**Recorded information**
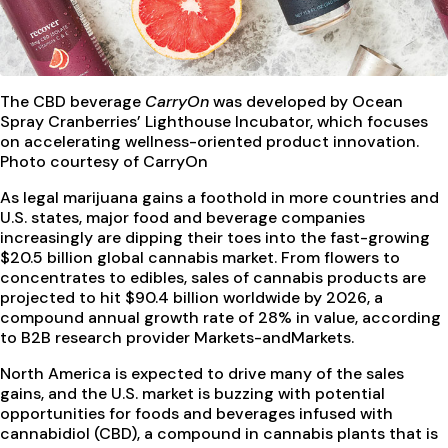
The CBD beverage
CarryOn
was developed by Ocean
Spray Cranberries’ Lighthouse Incubator, which focuses
on accelerating wellness-oriented product innovation.
Photo courtesy of CarryOn
As legal marijuana gains a foothold in more countries and
U.S. states, major food and beverage companies
increasingly are dipping their toes into the fast-growing
$20.5 billion global cannabis market. From flowers to
concentrates to edibles, sales of cannabis products are
projected to hit $90.4 billion worldwide by 2026, a
compound annual growth rate of 28% in value, according
to B2B research provider Markets-andMarkets.
North America is expected to drive many of the sales
gains, and the U.S. market is buzzing with potential
opportunities for foods and beverages infused with
cannabidiol (CBD), a compound in cannabis plants that is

**What you will do**
Where a line in the records above includes the string "compound", show it.

**Task solution**
compound annual growth rate of 28% in value, according
cannabidiol (CBD), a compound in cannabis plants that is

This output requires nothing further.